La nuit tombait sur Paris, mais pour Nina, le temps ne suivait plus son cours habituel.
Depuis leur retour, tout semblait vouloir se recaler sur une nouvelle version de la réalité, comme une bande-son légèrement désynchronisée.
Et ce soir-là, cette impression devint une certitude.
Julien ne se souvenait plus de leur retour.
Ils étaient attablés, une assiette de pâtes tiède devant eux. Nina n’avait pas faim.
Elle l’observait, cherchait, traquait.
Un infime détail. Une faille.
Julien pris machinalement une bouchée, mâcha lentement. Un peu trop lentement.
Puis, comme une lame froide glissant sous sa peau, il lâcha, presque distraitement :
— Quand est-ce qu’on est rentrés, déjà ?
Un vide.
Le cœur de Nina rata un battement. Sa fourchette resta suspendue en l’air.
— Quoi ?
Julien cligna des yeux. Une fraction de seconde trop longue.
— Hier… non ? Avant-hier, je crois…
Sa voix n’avait rien d’inquiet. Rien d’alerte. Juste… un flottement.
Nina sentit son souffle se bloquer. Le sang battre trop fort dans ses tempes.
— Julien…
Elle posa lentement sa fourchette. Son regard chercha le sien, s’y accrocha.
— Ça fait plus d’une semaine. Julien, plus d’une semaine.
Un silence s’installa.
Julien fronça les sourcils, l’air perdu.
— Je… C’est bizarre. Je pensais que…
Il s’arrêta.
Comme si quelque chose dans son esprit s’effaçait à l’instant même où il essayait d’y accéder.
Nina posa lentement sa fourchette.
Elle ne voulait pas poser cette question.
Mais elle devait savoir.
— Et avant ça ? Tu te souviens de ce qu’on a fait dans l’étage ?
Julien ouvrit la bouche… mais aucun son n’en sortit.
Puis, lentement, son visage se vida de toute expression.
Une seconde. Deux secondes.
Enfin, il souffla, d’une voix blanche :
— Il n’y avait pas d’étage 5.
Une trace qui ne devrait pas exister
Plus tard, incapable de dormir, Nina erra dans son appartement. L’obscurité semblait plus dense que d’habitude.
Elle ouvrit son carnet, s’accrochant aux notes qu’elle avait prises avant que tout ne commence.
Mais au milieu des pages familières…
Elle trouva une feuille qui n’avait jamais été là auparavant.

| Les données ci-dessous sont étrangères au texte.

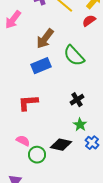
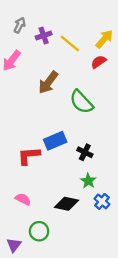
blue rectangle: (41, 66) -> (55, 141), moved
black cross: (77, 100) -> (85, 152), turned -32
green circle: (37, 155) -> (39, 231), moved

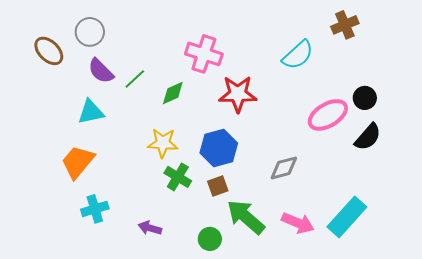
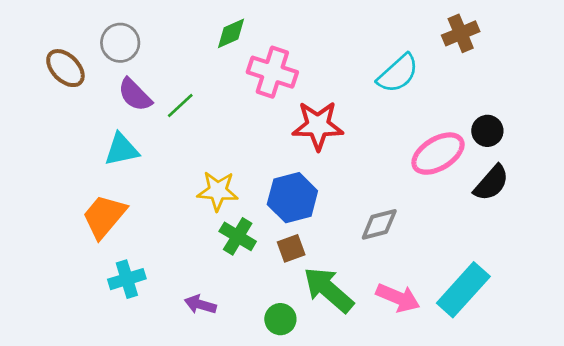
green diamond: (173, 93) -> (231, 33), moved

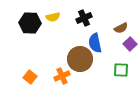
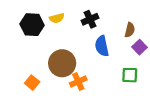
brown semicircle: (121, 28) -> (130, 30), turned -48
brown circle: (80, 59) -> (62, 63), moved
orange cross: (62, 76) -> (78, 81), moved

Écriture tremblante. Comme griffonnée dans l’urgence.
NE LE CROIS PAS.
IL NE SAIT PAS QUI IL EST.
TU DOIS TE RAPPELER.
LE CHAPITRE 5 VEUT REVENIR.
Nina recula brutalement, le cœur battant.
Non. Non. Ce n’est pas possible.
Elle reconnut son écriture.
C’était elle qui l’avait écrit.
Sauf qu’elle n’en avait aucun souvenir.
L’étage 5 cherche une faille
Le silence de la nuit se brisa par un son venu d’ailleurs.
Un grésillement.
Comme une radio mal réglée.
Comme ce qu’elle avait entendu dans l’ascenseur.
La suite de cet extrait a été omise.